ぼくの職場には旦那さんが警察署で働いているという女性がいる。
その女性が「森くん、鶏、いらん?」と聞いてきた。
詳しく聞くとその鶏は「落し物」として警察署に届けられ、きっと飼い主は現れないだろうということだった。
ぼくはちょっと考えて「いいですよ」と答えた。
警察署に電話してみると「6/10以降に来てくれたら保管責任はない。

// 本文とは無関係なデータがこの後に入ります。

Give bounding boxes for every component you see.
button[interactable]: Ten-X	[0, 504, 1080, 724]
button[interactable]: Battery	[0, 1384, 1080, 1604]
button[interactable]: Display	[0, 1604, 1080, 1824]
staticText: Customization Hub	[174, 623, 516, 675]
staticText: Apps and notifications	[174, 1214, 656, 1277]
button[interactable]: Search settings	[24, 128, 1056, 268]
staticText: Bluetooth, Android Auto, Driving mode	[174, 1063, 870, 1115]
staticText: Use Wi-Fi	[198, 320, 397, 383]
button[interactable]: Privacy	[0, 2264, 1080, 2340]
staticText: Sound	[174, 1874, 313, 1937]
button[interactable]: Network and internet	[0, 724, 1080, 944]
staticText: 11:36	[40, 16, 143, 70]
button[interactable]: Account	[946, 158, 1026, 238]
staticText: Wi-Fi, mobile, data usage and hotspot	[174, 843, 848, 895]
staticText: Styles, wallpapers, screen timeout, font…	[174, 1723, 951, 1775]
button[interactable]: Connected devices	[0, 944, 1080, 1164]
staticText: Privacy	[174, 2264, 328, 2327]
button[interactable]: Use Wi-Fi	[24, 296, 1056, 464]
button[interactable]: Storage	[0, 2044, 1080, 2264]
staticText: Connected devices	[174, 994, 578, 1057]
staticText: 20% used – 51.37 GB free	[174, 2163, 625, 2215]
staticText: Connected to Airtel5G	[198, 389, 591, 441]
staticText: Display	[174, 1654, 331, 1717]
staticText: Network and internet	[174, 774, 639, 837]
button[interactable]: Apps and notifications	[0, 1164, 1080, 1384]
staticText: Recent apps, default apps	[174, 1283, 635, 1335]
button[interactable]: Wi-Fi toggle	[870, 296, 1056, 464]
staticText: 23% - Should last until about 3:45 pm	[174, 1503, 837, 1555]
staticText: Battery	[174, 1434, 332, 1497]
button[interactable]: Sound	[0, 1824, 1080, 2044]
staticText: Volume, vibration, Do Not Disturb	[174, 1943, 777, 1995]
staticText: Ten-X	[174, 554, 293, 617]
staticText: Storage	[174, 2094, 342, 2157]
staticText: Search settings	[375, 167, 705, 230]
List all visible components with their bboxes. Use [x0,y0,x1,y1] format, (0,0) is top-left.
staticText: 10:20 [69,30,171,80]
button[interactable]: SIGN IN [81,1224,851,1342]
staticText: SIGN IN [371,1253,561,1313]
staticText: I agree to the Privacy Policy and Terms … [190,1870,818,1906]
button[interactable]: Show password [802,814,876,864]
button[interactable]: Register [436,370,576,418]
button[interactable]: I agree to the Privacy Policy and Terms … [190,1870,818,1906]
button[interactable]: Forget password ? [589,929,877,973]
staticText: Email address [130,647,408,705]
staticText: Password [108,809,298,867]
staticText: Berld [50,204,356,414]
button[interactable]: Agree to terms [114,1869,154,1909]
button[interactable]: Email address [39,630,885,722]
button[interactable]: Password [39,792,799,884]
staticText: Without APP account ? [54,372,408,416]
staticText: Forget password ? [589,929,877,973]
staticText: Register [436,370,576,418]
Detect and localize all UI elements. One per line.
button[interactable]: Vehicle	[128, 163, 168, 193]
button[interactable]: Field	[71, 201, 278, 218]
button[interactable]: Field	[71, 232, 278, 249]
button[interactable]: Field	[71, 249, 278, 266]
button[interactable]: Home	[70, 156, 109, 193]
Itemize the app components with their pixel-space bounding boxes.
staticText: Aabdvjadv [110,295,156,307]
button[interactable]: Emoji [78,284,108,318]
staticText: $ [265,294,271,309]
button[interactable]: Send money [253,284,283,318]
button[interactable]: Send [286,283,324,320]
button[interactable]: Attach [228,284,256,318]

それ以前の引き取りだと3ヶ月は飼い主のために保管しなければならない」
と言われて6/10まで待つことにした。
卵は今のところ産まないということだったから、まあ捌いて食べてもいいか、という気分だった(ちなみに鶏を捌いたことはない)。
そうして一週間が過ぎ、警察署に引き取りに出向いた。
「いやあ、なついてきちゃってねぇ」
と担当の方は別れを惜しむようだった。
確かに鶏とその担当の方には何か通じるものがある様子で、鶏もどことなく寂しそうだった。
(この首をぼくが切るのか…)
と、もらうそばから尻込みしてしまった。
この日のお昼は「カオマンガイ」(妻の自家製ジンジャーソースだそう)
やっぱり鶏肉は大好き。
でも自分では捌けない。
だってかわいそうだし。
だから殺して捌くのは見知らぬ誰かにお任せちゃん。
いのちに感謝して口先だけの「いただきます」
でも…それでいいの?
((とりあえず痩せてるし太らせてから考えよう))
この間、うちの駐車場に小鳥の死体がコロンと落ちていた。
庭に埋めてあげようと、手のひらに乗せて息子に見せた。
そうすると、息子はえんえんと泣き出した。
それを慰める妻もえんえんと泣いていた。
泣き止んで一緒に庭に埋めた。
しばらく経った今でも「トリさんお庭で寝てるの?」と息子は聞いてくる。
こどもはとても心が綺麗だ。
そんな息子の前で鶏を捌くなんて…
やっぱり無理かなー。。
とりあえず、1羽飼うのも10羽飼うのもそんなに労力は変わらないと聞くから、これを機に卵を産む若い鶏も飼ってみたいと考えている。
でも妻よ、お願いだからトリに名前をつけないでくれ。